_Try it_.
For the material that follows, tally the lines holding "Date" and give the total alone.

◆ ◆ ◆ ◆

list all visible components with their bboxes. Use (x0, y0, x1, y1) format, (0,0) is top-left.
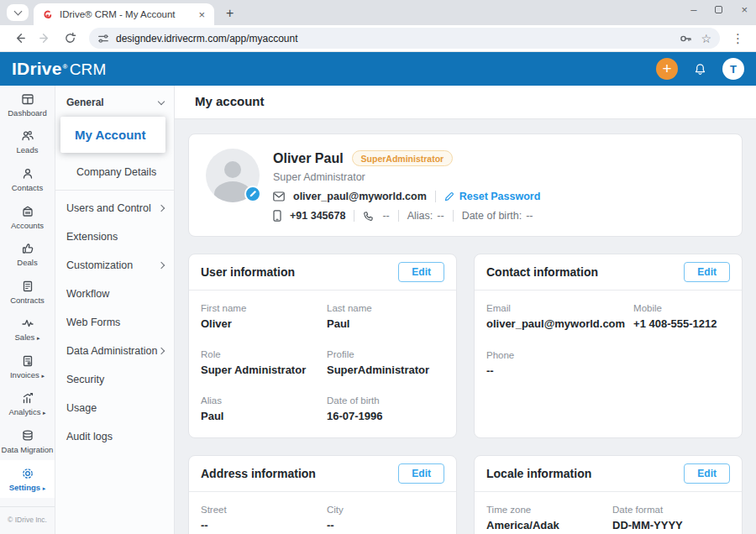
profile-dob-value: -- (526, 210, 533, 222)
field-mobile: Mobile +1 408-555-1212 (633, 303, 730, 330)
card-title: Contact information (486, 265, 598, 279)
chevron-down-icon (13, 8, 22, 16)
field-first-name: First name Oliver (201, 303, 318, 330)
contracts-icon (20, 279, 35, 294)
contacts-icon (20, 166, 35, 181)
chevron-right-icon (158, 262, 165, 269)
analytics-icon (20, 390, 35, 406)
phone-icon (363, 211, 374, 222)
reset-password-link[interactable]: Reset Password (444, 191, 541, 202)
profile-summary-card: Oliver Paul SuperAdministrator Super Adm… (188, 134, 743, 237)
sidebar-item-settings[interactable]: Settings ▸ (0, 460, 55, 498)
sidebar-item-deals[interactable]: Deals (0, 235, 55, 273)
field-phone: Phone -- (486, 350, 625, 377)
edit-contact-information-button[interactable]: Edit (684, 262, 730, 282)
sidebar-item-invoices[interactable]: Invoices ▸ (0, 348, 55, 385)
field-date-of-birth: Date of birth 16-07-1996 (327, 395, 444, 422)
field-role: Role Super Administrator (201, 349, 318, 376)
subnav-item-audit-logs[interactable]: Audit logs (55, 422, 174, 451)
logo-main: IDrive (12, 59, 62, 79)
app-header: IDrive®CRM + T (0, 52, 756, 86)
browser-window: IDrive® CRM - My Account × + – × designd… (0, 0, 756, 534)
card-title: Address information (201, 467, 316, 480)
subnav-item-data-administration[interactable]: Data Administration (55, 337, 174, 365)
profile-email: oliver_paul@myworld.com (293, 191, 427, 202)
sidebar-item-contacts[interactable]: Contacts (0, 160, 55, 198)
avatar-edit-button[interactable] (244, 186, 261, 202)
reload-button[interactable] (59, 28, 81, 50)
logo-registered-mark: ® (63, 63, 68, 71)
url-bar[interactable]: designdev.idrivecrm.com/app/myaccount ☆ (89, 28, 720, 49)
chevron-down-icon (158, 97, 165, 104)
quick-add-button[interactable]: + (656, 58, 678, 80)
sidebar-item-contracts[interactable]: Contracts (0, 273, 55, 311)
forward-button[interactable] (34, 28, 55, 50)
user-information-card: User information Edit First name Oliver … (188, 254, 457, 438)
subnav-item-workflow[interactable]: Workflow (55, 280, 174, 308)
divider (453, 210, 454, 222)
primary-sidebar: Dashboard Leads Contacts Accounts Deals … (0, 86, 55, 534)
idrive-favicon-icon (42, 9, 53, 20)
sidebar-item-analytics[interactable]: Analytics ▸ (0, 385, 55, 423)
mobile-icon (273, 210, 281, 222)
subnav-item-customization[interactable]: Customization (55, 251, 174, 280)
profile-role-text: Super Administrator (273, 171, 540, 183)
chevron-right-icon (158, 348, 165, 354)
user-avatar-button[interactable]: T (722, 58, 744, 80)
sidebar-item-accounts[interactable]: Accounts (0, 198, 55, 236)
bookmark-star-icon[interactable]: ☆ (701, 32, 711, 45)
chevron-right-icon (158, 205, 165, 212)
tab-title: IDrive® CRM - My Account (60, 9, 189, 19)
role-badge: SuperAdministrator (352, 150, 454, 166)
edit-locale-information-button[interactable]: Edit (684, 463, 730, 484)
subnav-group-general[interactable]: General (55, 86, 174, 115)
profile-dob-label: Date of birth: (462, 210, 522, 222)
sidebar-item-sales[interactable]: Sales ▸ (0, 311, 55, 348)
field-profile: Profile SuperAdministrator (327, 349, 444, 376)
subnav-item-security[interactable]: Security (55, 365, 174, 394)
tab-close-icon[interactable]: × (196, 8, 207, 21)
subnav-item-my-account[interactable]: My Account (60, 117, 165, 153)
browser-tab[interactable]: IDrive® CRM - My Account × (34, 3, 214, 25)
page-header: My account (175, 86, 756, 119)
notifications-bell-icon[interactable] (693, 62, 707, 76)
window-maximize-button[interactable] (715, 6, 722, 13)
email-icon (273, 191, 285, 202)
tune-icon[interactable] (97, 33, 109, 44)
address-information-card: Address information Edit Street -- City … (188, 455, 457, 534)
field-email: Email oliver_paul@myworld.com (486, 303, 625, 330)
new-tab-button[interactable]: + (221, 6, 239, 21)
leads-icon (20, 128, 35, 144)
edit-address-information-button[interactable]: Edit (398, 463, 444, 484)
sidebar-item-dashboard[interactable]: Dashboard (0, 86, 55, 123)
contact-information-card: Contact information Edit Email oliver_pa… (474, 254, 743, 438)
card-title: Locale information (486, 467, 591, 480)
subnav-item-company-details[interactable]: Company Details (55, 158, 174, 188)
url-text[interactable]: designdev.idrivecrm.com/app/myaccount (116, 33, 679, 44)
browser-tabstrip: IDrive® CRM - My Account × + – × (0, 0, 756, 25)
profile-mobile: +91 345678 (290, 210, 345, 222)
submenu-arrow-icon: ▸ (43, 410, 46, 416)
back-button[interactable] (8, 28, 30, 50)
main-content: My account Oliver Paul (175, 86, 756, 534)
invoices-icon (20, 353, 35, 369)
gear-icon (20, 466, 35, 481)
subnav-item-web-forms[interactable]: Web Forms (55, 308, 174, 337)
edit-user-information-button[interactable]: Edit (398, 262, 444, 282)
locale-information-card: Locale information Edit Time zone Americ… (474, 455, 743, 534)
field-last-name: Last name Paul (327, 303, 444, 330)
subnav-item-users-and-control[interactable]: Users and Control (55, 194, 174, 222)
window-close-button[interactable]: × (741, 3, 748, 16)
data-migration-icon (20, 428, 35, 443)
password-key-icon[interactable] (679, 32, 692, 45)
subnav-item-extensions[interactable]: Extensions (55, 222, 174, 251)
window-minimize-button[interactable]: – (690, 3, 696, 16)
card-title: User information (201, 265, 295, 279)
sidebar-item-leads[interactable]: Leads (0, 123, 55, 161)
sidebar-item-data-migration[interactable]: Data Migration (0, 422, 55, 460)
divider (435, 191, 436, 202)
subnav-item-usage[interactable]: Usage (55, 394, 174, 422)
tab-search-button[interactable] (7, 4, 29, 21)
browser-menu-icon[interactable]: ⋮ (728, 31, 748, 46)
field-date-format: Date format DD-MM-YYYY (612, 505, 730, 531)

◆ ◆ ◆ ◆

_Answer below_.
3